If a child is born to an American parent or parents outside of the USA, that child is automatically granted US Citizenship at birth. Technically, this kicks in during the process when the parent registers their child's birth with the American authorities. But that child is still also technically a US Citizen even if the parents do not register them with the authorities. This means that the person, even if they continue to live abroad for their entire life, is liable to have to pay US taxes - though it is unlikely that the US authorities would ever follow up on something like this, as it would take a vast amount of resources to keep close tabs on all of these cases.
So when American parents are living abroad, or one American parent is living abroad and has had a child with someone with a different nationality, how should they proceed with registering their child... or not registering their child? Well, some parents are now choosing to simply not register their child as a US citizen. The USA is one of the only nations in the world to run a tax system that is based on citizenship instead of habitual residency. Parents who have been living abroad for a long time may figure that their child will do the same, so if they are registered as a US Citizen, they will be required to report all their earnings to the IRS even if they have never even been to the USA!
Another reason people are not registering their children with the American authorities is the Foreign Account Tax Compliance Act, which requires citizens living abroad to report certain foreign bank accounts to the US authorities, or potentially face a fine for failing to do so. This has left many US expat parents feeling frustrated, as they wish to register their children as US citizens so they can take full advantage of their roots and heritage, but they also do not want their kids to face any taxes to pay to a country they have never lived in.

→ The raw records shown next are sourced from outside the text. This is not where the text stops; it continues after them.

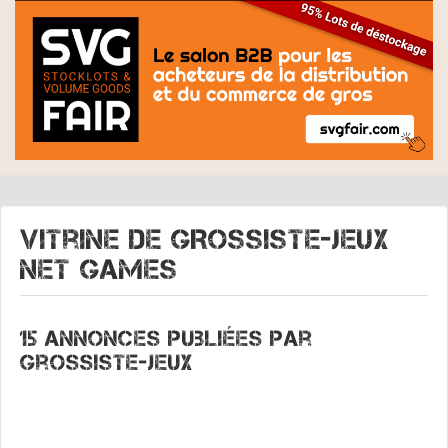
Vitrine de
GROSSISTE-JEUX
Net Games
15 annonces publiées par
Grossiste-jeux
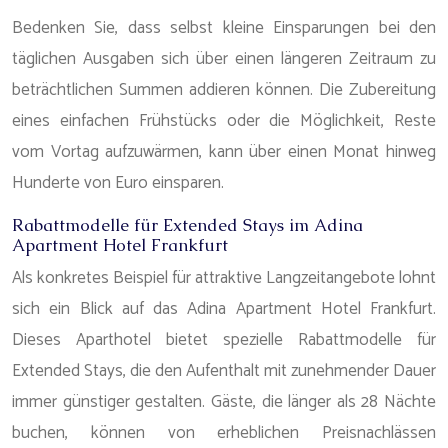
Bedenken Sie, dass selbst kleine Einsparungen bei den
täglichen Ausgaben sich über einen längeren Zeitraum zu
beträchtlichen Summen addieren können. Die Zubereitung
eines einfachen Frühstücks oder die Möglichkeit, Reste
vom Vortag aufzuwärmen, kann über einen Monat hinweg
Hunderte von Euro einsparen.
Rabattmodelle für Extended Stays im Adina
Apartment Hotel Frankfurt
Als konkretes Beispiel für attraktive Langzeitangebote lohnt
sich ein Blick auf das Adina Apartment Hotel Frankfurt.
Dieses Aparthotel bietet spezielle Rabattmodelle für
Extended Stays, die den Aufenthalt mit zunehmender Dauer
immer günstiger gestalten. Gäste, die länger als 28 Nächte
buchen, können von erheblichen Preisnachlässen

Parents even face a dilemma with giving their children a US passport and then letting them formally renounce their US citizenship later if they so choose. This should, in theory, be the solution, but currently it costs over two thousand dollars for citizens age 18 1/2 and over to renounce US citizenship! So the question remains - is travel flexibility and the option to live in another part of the world a bigger benefit than the negative of potential double taxation that comes with it.